Tasso accertamenti diagnostici
Persone che nelle quattro settimane precedenti l’intervista hanno effettuato almeno un accertamento diagnostico per 1.000 persone.
Tasso mammografia e pap-test in assenza di sintomi
Donne che si sono sottoposte a mammografia e pap-test in assenza di sintomi o disturbi per 100 donne.
Tasso di fecondità
Il tasso di fecondità totale, che misura il numero medio di figli per donna in età feconda (convenzionalmente
intesa quella tra i 15 e i 49 anni), è dato dalla somma dei quozienti specifici di fecondità calcolati rapportando, per ogni età feconda, il numero di nati vivi all’ammontare medio annuo della popolazione femminile.
Tasso di attività
Rapporto tra le forze di lavoro e la corrispondente popolazione di riferimento.
Tasso di occupazione
Rapporto tra gli occupati e la corrispondente popolazione di riferimento.
Tasso di disoccupazione
Rapporto tra i disoccupati e le corrispondenti forze di lavoro.
Tasso di inattività
Rapporto tra gli inattivi e la corrispondente popolazione di riferimento.
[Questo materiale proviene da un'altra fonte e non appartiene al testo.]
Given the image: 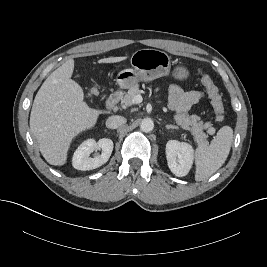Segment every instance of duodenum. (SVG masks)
I'll return each instance as SVG.
<instances>
[{
	"label": "duodenum",
	"mask_w": 267,
	"mask_h": 267,
	"mask_svg": "<svg viewBox=\"0 0 267 267\" xmlns=\"http://www.w3.org/2000/svg\"><path fill=\"white\" fill-rule=\"evenodd\" d=\"M122 98V91L121 90H117L115 92H113L112 94H110V96L108 97L107 101H106V108L108 110H112L121 100Z\"/></svg>",
	"instance_id": "duodenum-1"
}]
</instances>
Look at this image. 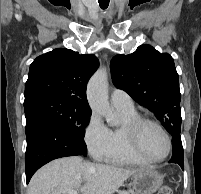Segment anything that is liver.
Listing matches in <instances>:
<instances>
[{"label": "liver", "mask_w": 201, "mask_h": 194, "mask_svg": "<svg viewBox=\"0 0 201 194\" xmlns=\"http://www.w3.org/2000/svg\"><path fill=\"white\" fill-rule=\"evenodd\" d=\"M141 169H124L84 161L81 157L54 160L31 178L28 194H113L123 182Z\"/></svg>", "instance_id": "6515ba94"}]
</instances>
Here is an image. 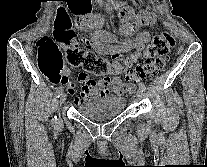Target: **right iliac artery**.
<instances>
[{
	"instance_id": "right-iliac-artery-1",
	"label": "right iliac artery",
	"mask_w": 207,
	"mask_h": 167,
	"mask_svg": "<svg viewBox=\"0 0 207 167\" xmlns=\"http://www.w3.org/2000/svg\"><path fill=\"white\" fill-rule=\"evenodd\" d=\"M62 92H63V87L60 86V87L57 89V91H56V95H57L58 98H59V96L62 94ZM53 123H54V124L57 123V116H54V118H53Z\"/></svg>"
}]
</instances>
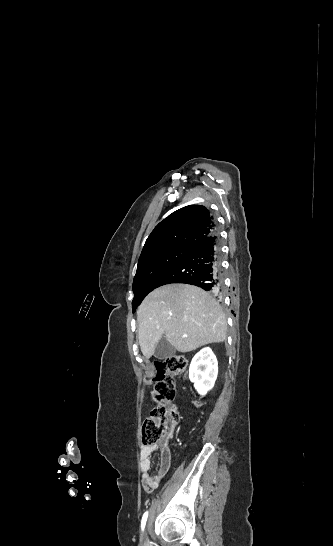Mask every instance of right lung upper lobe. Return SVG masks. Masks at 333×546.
Returning <instances> with one entry per match:
<instances>
[{"instance_id": "1", "label": "right lung upper lobe", "mask_w": 333, "mask_h": 546, "mask_svg": "<svg viewBox=\"0 0 333 546\" xmlns=\"http://www.w3.org/2000/svg\"><path fill=\"white\" fill-rule=\"evenodd\" d=\"M211 212L202 205L183 207L161 221L147 238L139 261L171 247H193L214 233Z\"/></svg>"}]
</instances>
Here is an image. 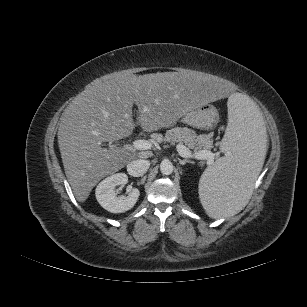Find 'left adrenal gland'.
<instances>
[{"label":"left adrenal gland","instance_id":"1","mask_svg":"<svg viewBox=\"0 0 307 307\" xmlns=\"http://www.w3.org/2000/svg\"><path fill=\"white\" fill-rule=\"evenodd\" d=\"M178 160H179V163H180L181 165H185V164H187V163H189V164H194V162L191 161V160H187V159H185V160L178 159Z\"/></svg>","mask_w":307,"mask_h":307}]
</instances>
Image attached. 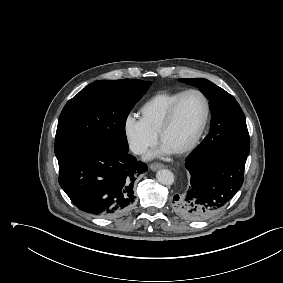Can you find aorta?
<instances>
[{
  "label": "aorta",
  "instance_id": "aorta-1",
  "mask_svg": "<svg viewBox=\"0 0 283 283\" xmlns=\"http://www.w3.org/2000/svg\"><path fill=\"white\" fill-rule=\"evenodd\" d=\"M158 182L164 185H172L174 182V175L168 169H161L156 173Z\"/></svg>",
  "mask_w": 283,
  "mask_h": 283
}]
</instances>
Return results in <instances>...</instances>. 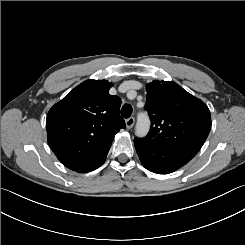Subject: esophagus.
Wrapping results in <instances>:
<instances>
[{"label": "esophagus", "instance_id": "34e87169", "mask_svg": "<svg viewBox=\"0 0 245 245\" xmlns=\"http://www.w3.org/2000/svg\"><path fill=\"white\" fill-rule=\"evenodd\" d=\"M126 127L127 129H131L134 125L135 119L134 117H129L128 119H126Z\"/></svg>", "mask_w": 245, "mask_h": 245}]
</instances>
La somma del tasso di inattività e del
tasso di attività è pari al 100%.
Tempo fisiologico
Dormire, mangiare, bere e altre cure della propria persona (lavarsi, vestirsi, ecc.).
Tempo libero
Insieme delle seguenti attività:
1. Vita sociale, divertimenti e attività culturali
2. Riposo, stare senza fare nulla
3. Partecipazione sociale e religiosa
4. Sport e attività all’aperto
5. Arti, passatempi e giochi
6. Informatica e Internet
7. Letture
8. Televisione e video.
Occupati non regolari
Sono definite non regolari le prestazioni lavorative svolte senza il rispetto della normativa vigente in materia
fiscale-contributiva, quindi non osservabili direttamente presso le imprese, le istituzioni e le fonti amministrative.
Variazione congiunturale
Variazione rispetto al periodo precedente.
Variazione tendenziale
Variazione rispetto allo stesso periodo dell’anno precedente.
Violenza sessuale
Stupro, tentato stupro, molestia fisica sessuale, costrizione a rapporti sessuali con terzi, rapporti sessuali non
desiderati subiti per paura delle conseguenze, attività sessuali considerate degradanti ed umilianti.